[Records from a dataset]
........
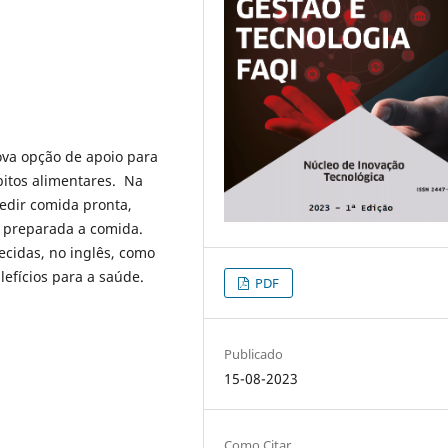
ova opção de apoio para
itos alimentares. Na
pedir comida pronta,
ar preparada a comida.
ecidas, no inglês, como
efícios para a saúde.
PDF
Publicado
15-08-2023
Como Citar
........
Required work – Search the entries for the line holding "itos alimentares. Na". Return that line and the ones after it through the last, exactly.

Answer box –
itos alimentares. Na
pedir comida pronta,
ar preparada a comida.
ecidas, no inglês, como
efícios para a saúde.
PDF
Publicado
15-08-2023
Como Citar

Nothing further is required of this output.